Garry Winogrand Gary Winogrand started photography career with a friend who introduced photography career at Columbia University in 1948. After contacting the darkroom first, Winogrand gave up the picture "Never look back." Winogrand felt very popular in photography and nothing else was important in life. He quit school to pursue his passion. The average weekly income is 90 cents, and he has made a difficult and steady start. Since Winogrand does not care about issues affecting society, it does not always appeal to the masses.
In street photography, Garry Winogrand, Saul Leiter, Bruce Davidson, and countless photographers bring cameras wherever they are every day. They will continue shooting. It will be a photographer meeting with Garry Winogrand and will introduce ourselves as a photographer. He replied: "Where is your camera?" Winogrand believes you are not a photographer if you have never had a camera. The end of the story. I know what you are thinking. It is too easy to wait. Do I need to become a tortured soul? Do I have to walk around the world, use hallucinogens, face my devil, hit the bottom, and dig down my inner pain? Will this pain bring spark of creativity to me? Will the pain deepen my work?

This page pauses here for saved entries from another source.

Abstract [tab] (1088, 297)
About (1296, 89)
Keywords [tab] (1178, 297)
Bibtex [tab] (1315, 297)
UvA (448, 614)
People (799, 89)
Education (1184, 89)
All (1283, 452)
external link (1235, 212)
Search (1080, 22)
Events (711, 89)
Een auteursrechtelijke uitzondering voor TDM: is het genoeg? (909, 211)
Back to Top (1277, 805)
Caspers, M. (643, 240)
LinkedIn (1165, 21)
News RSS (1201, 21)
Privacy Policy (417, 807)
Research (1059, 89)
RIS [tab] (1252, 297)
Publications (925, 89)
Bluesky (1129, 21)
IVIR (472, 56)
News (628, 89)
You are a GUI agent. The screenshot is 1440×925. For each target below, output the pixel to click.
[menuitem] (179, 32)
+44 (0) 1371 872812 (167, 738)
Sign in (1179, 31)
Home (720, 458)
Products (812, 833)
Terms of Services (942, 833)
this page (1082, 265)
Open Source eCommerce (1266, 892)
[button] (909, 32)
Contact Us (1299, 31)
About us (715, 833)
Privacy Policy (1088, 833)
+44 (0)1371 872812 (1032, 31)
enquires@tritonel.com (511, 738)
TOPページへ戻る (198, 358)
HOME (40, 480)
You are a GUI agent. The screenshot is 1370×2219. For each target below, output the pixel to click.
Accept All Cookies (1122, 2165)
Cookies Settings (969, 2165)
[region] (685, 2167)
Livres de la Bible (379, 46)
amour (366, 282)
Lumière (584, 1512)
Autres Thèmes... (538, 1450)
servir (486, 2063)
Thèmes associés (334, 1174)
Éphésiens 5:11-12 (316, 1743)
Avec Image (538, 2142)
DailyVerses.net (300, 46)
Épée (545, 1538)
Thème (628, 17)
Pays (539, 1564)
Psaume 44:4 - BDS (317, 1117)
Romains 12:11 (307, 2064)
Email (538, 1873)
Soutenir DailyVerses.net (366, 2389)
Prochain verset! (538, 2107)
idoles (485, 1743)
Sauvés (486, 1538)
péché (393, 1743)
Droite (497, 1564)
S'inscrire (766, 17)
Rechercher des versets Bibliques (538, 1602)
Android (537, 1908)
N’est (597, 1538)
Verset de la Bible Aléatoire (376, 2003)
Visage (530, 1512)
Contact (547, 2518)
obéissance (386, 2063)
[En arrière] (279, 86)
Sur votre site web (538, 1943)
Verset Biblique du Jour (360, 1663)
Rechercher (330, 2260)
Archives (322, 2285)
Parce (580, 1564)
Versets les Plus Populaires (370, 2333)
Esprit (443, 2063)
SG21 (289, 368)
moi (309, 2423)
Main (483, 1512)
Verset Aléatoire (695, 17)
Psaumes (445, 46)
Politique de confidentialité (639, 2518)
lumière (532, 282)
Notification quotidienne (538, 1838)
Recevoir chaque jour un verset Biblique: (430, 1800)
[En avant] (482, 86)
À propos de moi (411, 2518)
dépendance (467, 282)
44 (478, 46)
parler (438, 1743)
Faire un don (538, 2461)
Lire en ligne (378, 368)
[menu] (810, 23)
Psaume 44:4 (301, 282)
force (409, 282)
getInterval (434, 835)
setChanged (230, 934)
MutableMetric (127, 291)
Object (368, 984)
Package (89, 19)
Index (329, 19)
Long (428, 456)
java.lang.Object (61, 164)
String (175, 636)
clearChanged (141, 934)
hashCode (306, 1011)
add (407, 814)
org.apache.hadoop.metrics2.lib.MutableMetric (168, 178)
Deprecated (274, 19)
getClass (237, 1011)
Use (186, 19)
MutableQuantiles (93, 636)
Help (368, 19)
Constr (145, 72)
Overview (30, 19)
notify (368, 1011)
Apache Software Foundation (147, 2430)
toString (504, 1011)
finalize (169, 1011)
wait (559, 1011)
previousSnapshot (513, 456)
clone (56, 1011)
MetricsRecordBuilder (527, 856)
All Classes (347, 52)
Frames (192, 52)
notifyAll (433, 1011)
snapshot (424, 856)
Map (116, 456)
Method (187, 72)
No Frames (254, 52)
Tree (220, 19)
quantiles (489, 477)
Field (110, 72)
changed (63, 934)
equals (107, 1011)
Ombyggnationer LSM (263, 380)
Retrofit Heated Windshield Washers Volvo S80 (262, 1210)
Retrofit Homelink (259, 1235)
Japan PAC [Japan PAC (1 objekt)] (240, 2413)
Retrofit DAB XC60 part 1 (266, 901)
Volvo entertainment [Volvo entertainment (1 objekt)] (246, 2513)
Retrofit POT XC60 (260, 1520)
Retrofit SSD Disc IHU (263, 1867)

Award-winning writer Geoff Dyer praised Winogrand's work for a long time. Based on John Szarkowski's classic "Atget", the street philosophy of Garry Winogrand is a collection of 100 photos carefully selected by the Winogrand Archive of the Creative Photography Center, each containing original articles. Through symbolic and invisible images of archives containing 18 unpublished color photographs, Dell made crowds / readers crazy and ingenious. This book covers most of Winogrand's themes and themes and is still widely faithful to the chronological and geographical facts of his life. . This unparalleled combination of photographers and writers, images and text, is itself a Dyer's claim to Winogrand photography - the view of education
Alongside the picture of one of my favorite photographers, Garry Winogrand (pictures of the 1964 New York World Exposition), I like the title of this book that depicts the six white women sitting on the bench. What is sitting on the left is a young black man talking to a white woman. The two men touched each other and soaked each other. Three girls in the center hugging and whispering, the other two girls are looking at the outside of the frame. On the right, a white old man is reading a newspaper. This is an attractive work, I like its sensitivity, comprehensiveness and beauty.